Prof. See graduated from University of Salford (UK) with a PhD in electrical engineering and numerical analysis in 1993. Prior to joining NVIDIA, Dr. See worked for SGI, DSO National Laboratory of Singapore, IBM, International Simulation Ltd (UK), Sun Microsystems and Oracle. He is also providing consultancy to a number of national research and supercomputing centres.


Chin‐Teng Lin
Distinguished Professor of Computer Science
Co-Director, Australian Artificial Intelligence Institute (AAII)
Director, Computational Intelligence and Brain Computer Interface Lab
University of Technology Sydney, Australia
Brief Speaker Bio :

Chin‐Teng Lin received the B.S. degree from the National Chiao-Tung University (NCTU), Taiwan in 1986, and the Master and Ph.D. degree in electrical engineering from Purdue University, West Lafayette, Indiana, U.S.A. in 1989 and 1992, respectively. He is currently a Distinguished Professor, Co-Director of Australian AI Institute, and Director of CIBCI Lab, FEIT, UTS. He is also invited as the International Faculty of the University of California at San Diego (UCSD) from 2012 and Honorary Professorship of University of Nottingham from 2014.

Prof. Lin’s research focuses on machine-intelligent systems and brain computer interface, including algorithm development and system design. He has published over 390 journal papers (H-Index 78 based on Google Scholar), and is the co-author of Neural Fuzzy Systems (Prentice-Hall) and author of Neural Fuzzy Control Systems with Structure and Parameter Learning (World Scientific). Dr. Lin served as Editorin-Chief of IEEE Transactions on Fuzzy Systems from 2011 to 2016, and has served on the Board of Governors of IEEE Circuits and Systems Society, IEEE Systems, Man, and Cybernetics Society, and IEEE Computational Intelligence Society. Dr. Lin is an IEEE Fellow, and received the IEEE Fuzzy Pioneer Award in 2017

Title: AI‐Human Teaming via Brain Computer Interfacing

Summary: Human Machine Autonomous Systems (HMAS) are increasingly gaining attention. This is because future human-centric intelligent systems, such as autonomous vehicles will be able to make better decisions and perform tasks more accurately by exploiting both humans and machines. Employing machine agents to assist human operations in time-critical and mission-critical applications such as industry, manufacturing, agriculture, transportation and health is important and efficient.
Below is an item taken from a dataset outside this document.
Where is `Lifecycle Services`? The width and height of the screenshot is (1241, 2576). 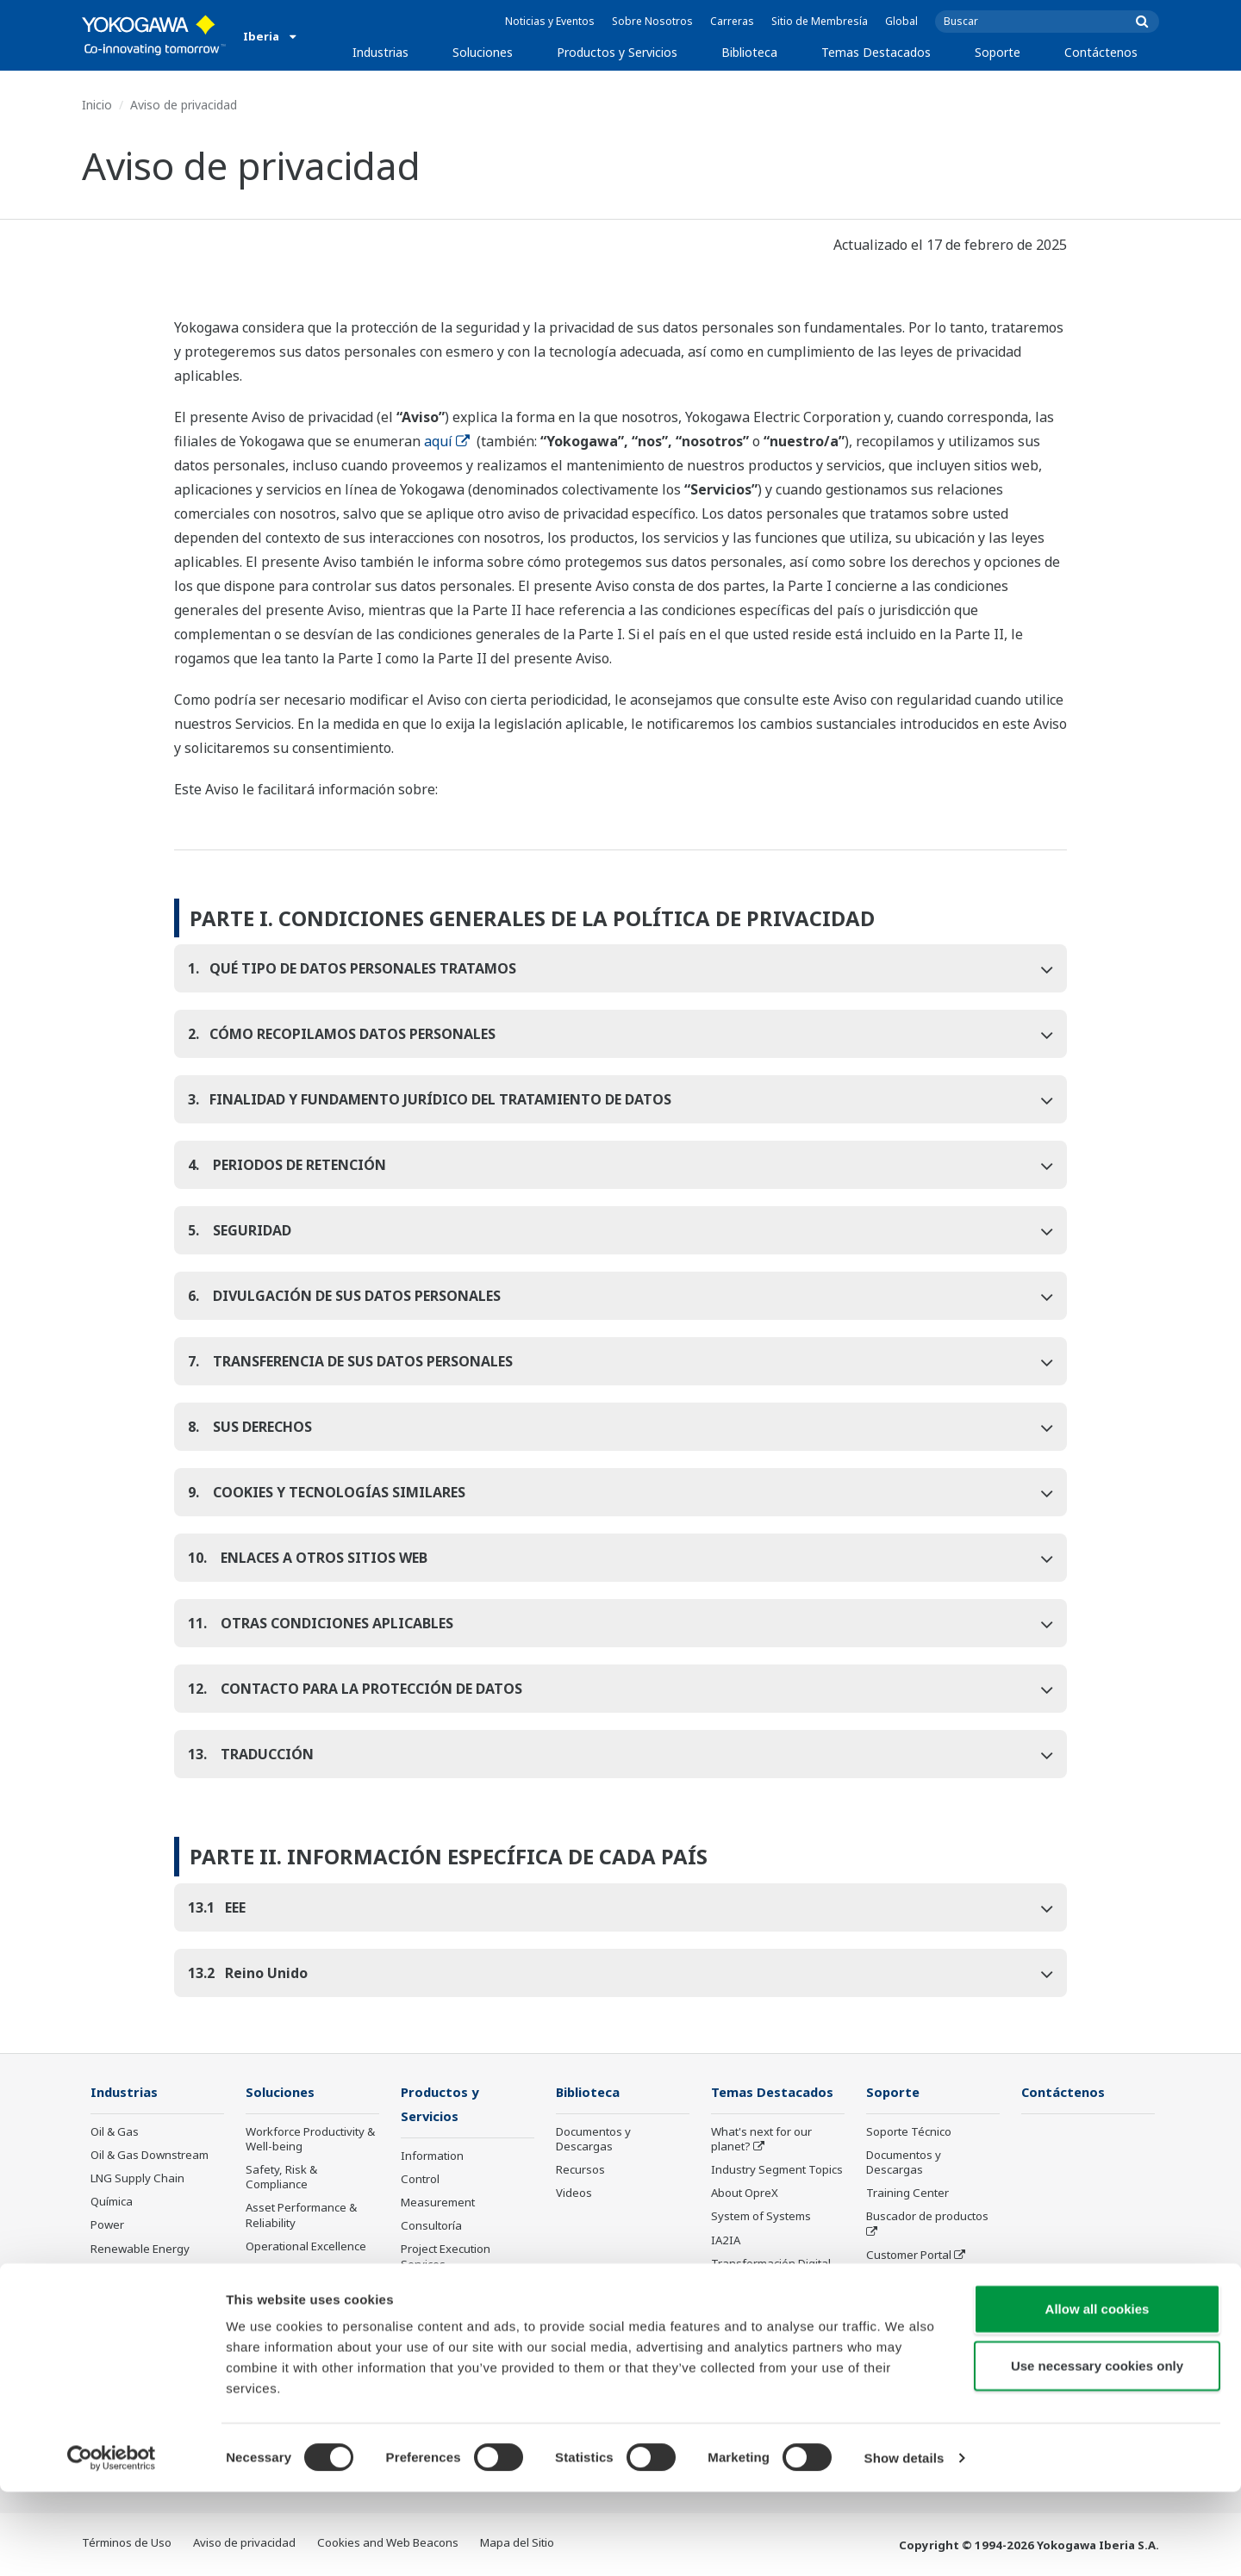 Lifecycle Services is located at coordinates (447, 2289).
Nevertheless, reliable operations and interventions by humans are required to improve overall system performance. The physical and cultural evolution of humans and the corresponding development of computing technologies have resulted in the respective ability of humans and machines to subjectively and objectively judge situations and make decisions in dynamic and uncertain environments. Because of the different characteristics of humans and machines, there is a need for a general approach to analyse and fuse information from these distinct agents to assist HMAS in making collaborative decisions under various uncertainties and levels of mutual trust between human and machine agents. This talk will address an intelligent engine to adaptively fuse multiple trusts-based information from various agents in HMAS and introduce a general framework to facilitate human-machine interaction and enable better collaborative decisions in HMAS. A key component of this framework is the brain computer interface (BCI). BCI is widely considered a ‘disruptive technology’ for the next-generation humanmachine interface. BCI can help the machine to understand the cognitive states of the human such as action planning, intention, preference, perception, attention, situational awareness, and decision-making. This talk will also introduce the fundamental physiological changes of human cognitive functions in the interaction with autonomous machines and explain how to combine the bio-findings and AI techniques to develop monitoring and feedback systems to enhance the cooperation of human and autonomy.